- [TASK GOAL]
Scan the records and identify every line in which the string "sistema" occurs, then return those lines.

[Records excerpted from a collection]
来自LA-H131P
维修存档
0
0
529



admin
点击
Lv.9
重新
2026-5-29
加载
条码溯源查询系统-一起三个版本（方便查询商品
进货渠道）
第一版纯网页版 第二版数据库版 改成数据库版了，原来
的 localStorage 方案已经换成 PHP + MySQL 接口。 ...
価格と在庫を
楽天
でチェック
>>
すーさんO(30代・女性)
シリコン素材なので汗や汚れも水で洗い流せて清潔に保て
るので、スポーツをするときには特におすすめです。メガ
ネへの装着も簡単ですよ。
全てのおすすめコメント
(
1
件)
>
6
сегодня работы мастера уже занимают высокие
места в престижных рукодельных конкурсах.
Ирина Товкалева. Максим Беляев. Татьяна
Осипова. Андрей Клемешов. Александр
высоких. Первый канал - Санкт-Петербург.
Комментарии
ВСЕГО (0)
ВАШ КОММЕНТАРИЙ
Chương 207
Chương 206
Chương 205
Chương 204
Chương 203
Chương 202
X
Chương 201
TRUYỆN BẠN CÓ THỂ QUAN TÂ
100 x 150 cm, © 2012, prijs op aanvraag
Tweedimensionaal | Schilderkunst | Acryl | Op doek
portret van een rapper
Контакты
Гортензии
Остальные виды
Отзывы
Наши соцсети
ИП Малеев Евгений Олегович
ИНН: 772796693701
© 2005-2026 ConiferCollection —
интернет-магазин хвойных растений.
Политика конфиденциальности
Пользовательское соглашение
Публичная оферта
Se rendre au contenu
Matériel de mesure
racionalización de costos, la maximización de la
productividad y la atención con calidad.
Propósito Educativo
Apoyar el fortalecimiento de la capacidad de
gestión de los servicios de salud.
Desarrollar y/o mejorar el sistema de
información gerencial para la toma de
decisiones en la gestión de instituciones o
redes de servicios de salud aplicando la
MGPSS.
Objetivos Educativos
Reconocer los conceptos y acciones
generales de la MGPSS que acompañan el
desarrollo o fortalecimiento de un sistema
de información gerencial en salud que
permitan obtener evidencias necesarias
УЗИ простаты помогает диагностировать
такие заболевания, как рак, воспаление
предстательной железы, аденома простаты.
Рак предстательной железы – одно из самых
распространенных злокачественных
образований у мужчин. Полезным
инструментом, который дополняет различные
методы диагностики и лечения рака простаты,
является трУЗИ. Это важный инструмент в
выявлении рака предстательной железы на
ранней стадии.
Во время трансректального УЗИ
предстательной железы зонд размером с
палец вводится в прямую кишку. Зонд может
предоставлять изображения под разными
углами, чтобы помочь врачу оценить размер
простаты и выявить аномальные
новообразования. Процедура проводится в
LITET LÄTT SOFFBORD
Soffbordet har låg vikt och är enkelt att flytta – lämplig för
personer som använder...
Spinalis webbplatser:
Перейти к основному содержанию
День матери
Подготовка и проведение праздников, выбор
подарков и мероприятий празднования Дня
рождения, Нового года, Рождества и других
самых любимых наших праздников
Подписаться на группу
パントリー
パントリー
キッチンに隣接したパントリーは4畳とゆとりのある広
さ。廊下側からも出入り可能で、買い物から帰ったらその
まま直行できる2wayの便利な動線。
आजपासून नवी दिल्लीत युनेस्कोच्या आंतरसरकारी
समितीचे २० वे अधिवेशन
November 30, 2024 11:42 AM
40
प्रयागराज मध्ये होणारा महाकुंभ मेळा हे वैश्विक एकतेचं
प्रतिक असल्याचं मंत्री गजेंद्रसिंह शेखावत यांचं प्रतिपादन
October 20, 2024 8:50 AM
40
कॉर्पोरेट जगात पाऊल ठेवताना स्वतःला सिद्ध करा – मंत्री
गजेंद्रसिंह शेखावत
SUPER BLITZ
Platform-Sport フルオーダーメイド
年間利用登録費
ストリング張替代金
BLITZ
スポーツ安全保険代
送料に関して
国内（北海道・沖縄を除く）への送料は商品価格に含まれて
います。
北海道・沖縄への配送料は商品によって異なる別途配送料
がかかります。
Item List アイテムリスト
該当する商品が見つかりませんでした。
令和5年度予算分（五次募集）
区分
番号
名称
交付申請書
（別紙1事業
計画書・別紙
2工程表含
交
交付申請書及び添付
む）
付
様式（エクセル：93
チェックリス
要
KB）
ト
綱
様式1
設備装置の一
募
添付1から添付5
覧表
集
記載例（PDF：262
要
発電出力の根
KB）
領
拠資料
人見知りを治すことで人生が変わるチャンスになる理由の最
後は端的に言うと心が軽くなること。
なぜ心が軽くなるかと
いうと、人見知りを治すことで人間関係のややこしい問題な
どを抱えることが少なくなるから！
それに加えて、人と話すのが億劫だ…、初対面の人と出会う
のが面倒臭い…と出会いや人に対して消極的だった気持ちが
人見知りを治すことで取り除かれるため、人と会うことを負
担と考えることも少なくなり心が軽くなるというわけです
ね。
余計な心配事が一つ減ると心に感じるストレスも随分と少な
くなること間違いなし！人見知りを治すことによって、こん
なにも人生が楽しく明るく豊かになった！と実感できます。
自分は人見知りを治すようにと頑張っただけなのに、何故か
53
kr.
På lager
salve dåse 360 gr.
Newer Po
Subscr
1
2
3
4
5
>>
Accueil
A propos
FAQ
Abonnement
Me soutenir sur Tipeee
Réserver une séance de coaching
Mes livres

- [FINISHED TASK]
Desarrollar y/o mejorar el sistema de
desarrollo o fortalecimiento de un sistema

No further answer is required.